1.9. Nos tempos de chumbo: entre o autoritarismo e reformas tecnicistas

O clima alegre, festivo e democrático reinante nas Praças da Cidade e principalmente na Praça do Ferreira, veio a ser abalado ao final da década de 1960, através de impactantes reformas, como a que se deu em 1968 implantada pelo prefeito e engenheiro José Walter Cavalcante, que a transformou no que a população batizou de “monstrengo”, descaracterizando totalmente sua paisagem (ADERALDO, 1989: 11; CUNHA, 1990: 156). Tal reforma foi duramente criticada por técnicos e intelectuais. A severidade desta crítica pode ser vista neste trecho citado por Juarez Leitão:

Em 1968 o prefeito José Walter Cavalcante faz a demolição completa da praça e ergue uma coisa esquisita com canteiros altos em forma de caixões, interceptando a vista horizontal de tal modo que, quem estivesse de um lado não enxergava o outro lado. Como era no tempo da ditadura militar, muita gente achava que aquelas paliçadas de cimento armado eram para evitar a aglomeração no centro da praça e dificultar os comícios e mobilizações de protesto. O bate-papo vespertino, os bancos-parlamentares e o convescote dos aposentados...tudo isso finou. Os cronistas e historiadores consideram que o Dr.Zé Walter, querendo ou não, decretou a morte da praça. (LEITÃO, 2002: 21)

A intervenção, guiada por uma concepção arquitetônica e fundamentada sobre pesadas estruturas de concreto, típicas do padrão de urbanismo “desenvolvimentista” dos governos militares, destruiu a antiga paisagem física do local. Outras medidas centralizadoras como esta foram adotadas nas cidades brasileiras durante o final da década de 1960 com o intuito de modernizar as capitais do país, a partir dos Planos de Desenvolvimento Integrado (PDI’s), propiciando o controle o urbano através de medidas técnicas de intervenção no espaço (LOPES, 2004: 19).

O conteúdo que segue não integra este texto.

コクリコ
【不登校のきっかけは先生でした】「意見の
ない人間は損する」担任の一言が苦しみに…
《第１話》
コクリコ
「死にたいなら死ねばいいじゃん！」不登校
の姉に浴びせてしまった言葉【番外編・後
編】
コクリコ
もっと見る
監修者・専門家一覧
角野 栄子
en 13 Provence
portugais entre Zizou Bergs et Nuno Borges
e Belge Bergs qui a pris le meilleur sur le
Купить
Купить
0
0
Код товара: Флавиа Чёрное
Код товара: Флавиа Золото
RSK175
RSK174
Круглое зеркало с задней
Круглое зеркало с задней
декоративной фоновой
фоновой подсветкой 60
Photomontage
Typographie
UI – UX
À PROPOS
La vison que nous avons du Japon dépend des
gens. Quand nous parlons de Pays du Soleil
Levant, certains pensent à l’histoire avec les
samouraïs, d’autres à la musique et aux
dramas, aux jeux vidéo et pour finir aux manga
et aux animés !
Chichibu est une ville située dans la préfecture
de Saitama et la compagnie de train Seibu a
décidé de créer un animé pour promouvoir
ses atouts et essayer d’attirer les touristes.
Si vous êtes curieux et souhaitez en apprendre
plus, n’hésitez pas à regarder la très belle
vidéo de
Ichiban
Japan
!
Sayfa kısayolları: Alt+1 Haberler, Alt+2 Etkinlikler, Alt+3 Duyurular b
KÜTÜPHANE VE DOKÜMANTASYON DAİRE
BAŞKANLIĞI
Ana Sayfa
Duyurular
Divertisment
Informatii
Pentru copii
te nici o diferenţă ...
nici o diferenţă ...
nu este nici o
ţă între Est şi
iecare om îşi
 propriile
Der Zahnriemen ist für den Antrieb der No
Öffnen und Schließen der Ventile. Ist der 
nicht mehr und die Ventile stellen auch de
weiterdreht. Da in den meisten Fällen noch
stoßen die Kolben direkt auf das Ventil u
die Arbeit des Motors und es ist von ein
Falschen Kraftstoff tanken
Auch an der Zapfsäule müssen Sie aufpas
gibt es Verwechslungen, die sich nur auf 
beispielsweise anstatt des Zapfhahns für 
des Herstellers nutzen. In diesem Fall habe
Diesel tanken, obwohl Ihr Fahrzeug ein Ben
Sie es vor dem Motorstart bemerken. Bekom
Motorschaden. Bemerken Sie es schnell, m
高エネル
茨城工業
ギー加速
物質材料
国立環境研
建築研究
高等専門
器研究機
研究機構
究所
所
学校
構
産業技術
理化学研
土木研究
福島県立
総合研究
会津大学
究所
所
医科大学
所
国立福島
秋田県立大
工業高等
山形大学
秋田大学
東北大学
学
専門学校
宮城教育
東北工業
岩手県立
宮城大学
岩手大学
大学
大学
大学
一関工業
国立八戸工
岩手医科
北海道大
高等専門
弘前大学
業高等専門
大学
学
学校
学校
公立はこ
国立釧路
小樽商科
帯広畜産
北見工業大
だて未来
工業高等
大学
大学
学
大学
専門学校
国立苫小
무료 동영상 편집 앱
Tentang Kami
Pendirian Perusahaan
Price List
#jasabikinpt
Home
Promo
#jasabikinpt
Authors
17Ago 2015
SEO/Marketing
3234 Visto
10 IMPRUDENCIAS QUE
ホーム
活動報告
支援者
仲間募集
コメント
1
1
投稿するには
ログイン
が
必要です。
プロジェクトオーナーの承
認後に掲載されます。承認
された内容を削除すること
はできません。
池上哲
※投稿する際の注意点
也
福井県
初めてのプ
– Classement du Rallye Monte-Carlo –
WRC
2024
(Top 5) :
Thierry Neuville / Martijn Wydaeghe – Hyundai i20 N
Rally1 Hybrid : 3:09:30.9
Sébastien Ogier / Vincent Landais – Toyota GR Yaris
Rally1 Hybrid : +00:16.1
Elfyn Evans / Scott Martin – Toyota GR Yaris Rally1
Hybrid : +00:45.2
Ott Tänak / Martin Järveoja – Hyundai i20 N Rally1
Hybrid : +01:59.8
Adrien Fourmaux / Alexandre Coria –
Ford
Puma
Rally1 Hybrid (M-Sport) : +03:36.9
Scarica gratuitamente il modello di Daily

Os discursos midiáticos não poupavam meias palavras, ao citar que a reforma empreendida na Praça, transformava-a “num dos mais bonitos centros urbanos do norte- nordeste”. Entretanto, pelo prisma da população, indignada e desgostosa com a mudança ocorrida, o projeto representava a extinção das sociabilidades reinantes no lugar, como conversas, comícios, protestos, e demais manifestações públicas.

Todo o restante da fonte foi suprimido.